Jake Bilardi, a teenager who ISIS said blew himself up in a suicide bombing in Ramadi, Iraq, had planned a string of bombings in his native Melbourne as his “Plan B” if he couldn’t make it to Syria, according to a lengthy blog post purportedly written by him.
Teausant, the Californian arrested on his way to Canada, said in a videotaped interview with The Sacramento Bee that he “wasn’t planning on coming back to the United States at all.”
He envisioned two outcomes: “I was going to stay fighting with the Syrians until they got their freedom, or I might die.”
Teausant planned his trip with a man who turned out to be an FBI informant. According to the criminal complaint, the informant floated the idea of helping other homegrown jihadists join ISIS.
“Teausant rejected the idea of returning to the United States, stating that, ‘My designs have me staying there (in Syria) and being on every news station in the world,’ ” the complaint states.
Letting him go would have presented a grave risk.
In his jailhouse interview, Teausant displayed none of the frothing vitriol one might expect from a battle-ready jihadi. But enough time spent in the training camps and ideological echo chamber of ISIS — where planning bombings, crucifixions and murder are routine — might have changed that.
“A lot of these people who become self-radicalized don’t have the sort of experience and full understanding of how to carry out these attacks,” said Orlandrew Danzell, a professor at the Tom Ridge School of Intelligence Studies and Information Sciences at Mercyhurst University.
“Allowing them to actually go to these training camps is probably the worst outcome because some of them will make it back,” Danzell said. “Not everyone is going to die.”
Case in point: Faisal Shahzad, a naturalized U.S. citizen, received training in explosives in Pakistan before returning to the United States and trying to detonate a car bomb in Times Square in 2010. He was sentenced to life in prison.
Two years later, Moner Mohammad Abusalha of Florida fought with al-Qaida affiliate Jabhat al-Nusra in Syria, returned to the United States, then left again for Syria, where in 2014 he became the first American suicide bomber to die in that country, according to “When Jihadis Come Marching Home,” a RAND Corp. study.
“These people tend to go through other countries,” such as when Somali-Americans left to fight with al-Qaida affiliate al-Shabab, Danzell said.
The United States doesn’t run institutional jihadist rehabilitation programs like those in Britain, Denmark and other countries. As many as 5,000 ISIS recruits came from Western European countries, more than 30 times the number from the United States, according to the International Center in London.

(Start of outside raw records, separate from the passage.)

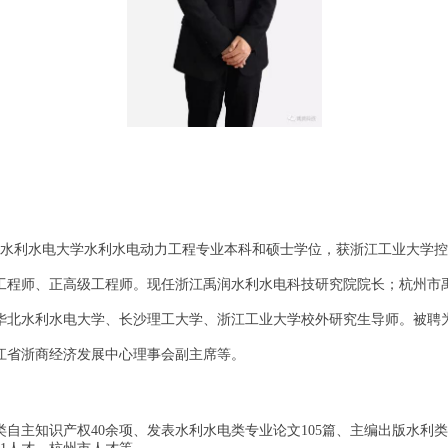
华北水利水电大学水利水电动力工程专业本科和硕士学位，获浙江工业大学
级高级工程师、正高级工程师。现任浙江禹润水利水电科技研究院院长；杭州
华北水利水电大学、长沙理工大学、浙江工业大学校外研究生导师。被聘为
江省浙商经济发展中心理事会副主席等。
自主知识产权40余项、发表水利水电类专业论文105篇、主编出版水利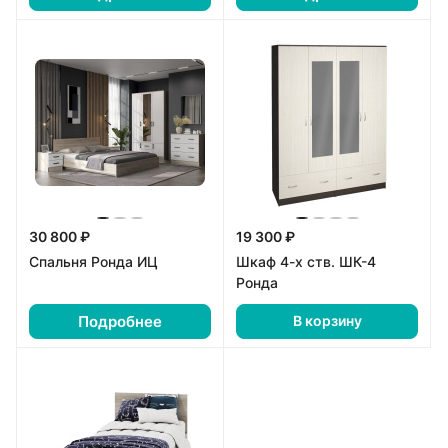
30 800 ₽
19 300 ₽
Спальня Ронда ИЦ
Шкаф 4-х ств. ШК-4
Ронда
Подробнее
В корзину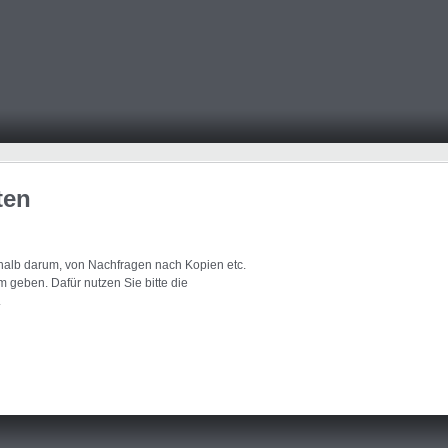
ten
eshalb darum, von Nachfragen nach Kopien etc.
 geben. Dafür nutzen Sie bitte die
.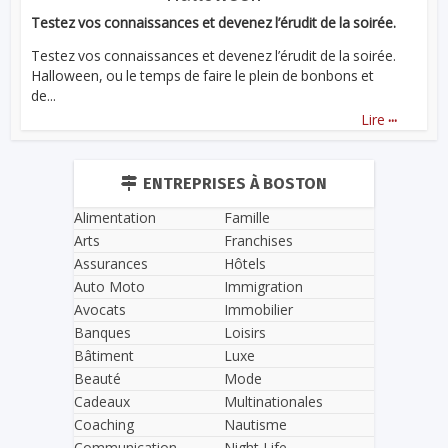
Testez vos connaissances et devenez l’érudit de la soirée.
Testez vos connaissances et devenez l’érudit de la soirée.
Halloween, ou le temps de faire le plein de bonbons et
de...
...
Lire
ENTREPRISES À BOSTON
Alimentation
Famille
Arts
Franchises
Assurances
Hôtels
Auto Moto
Immigration
Avocats
Immobilier
Banques
Loisirs
Bâtiment
Luxe
Beauté
Mode
Cadeaux
Multinationales
Coaching
Nautisme
Communication
Night Life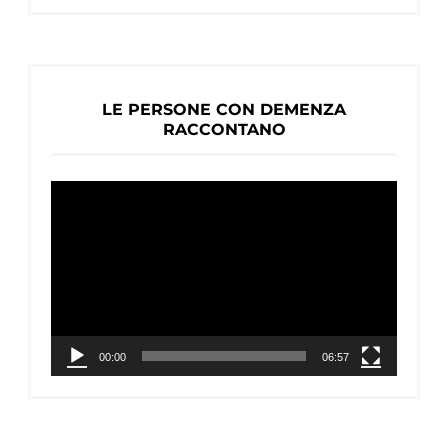
LE PERSONE CON DEMENZA
RACCONTANO
Video
Player
00:00
06:57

“Either we’re going to have to watch these people forever or we’re going to let them go and roll the dice and hope they don’t (come back and) conduct an attack at home,” Watts, a senior fellow at the Foreign Policy Research Institute, said during an online forum about ISIS in March. “The other option is let them go and maybe they get killed on the battlefield.”
Or maybe they don’t.
“You are betting on the survivability of these people,” Danzell said. “Some of them may survive and return to the homeland fully radicalized.”


Wild Thing’s comment……….
If a person an America wants to leave and join a terrorist group I say they should not be allowed to come back into the our country.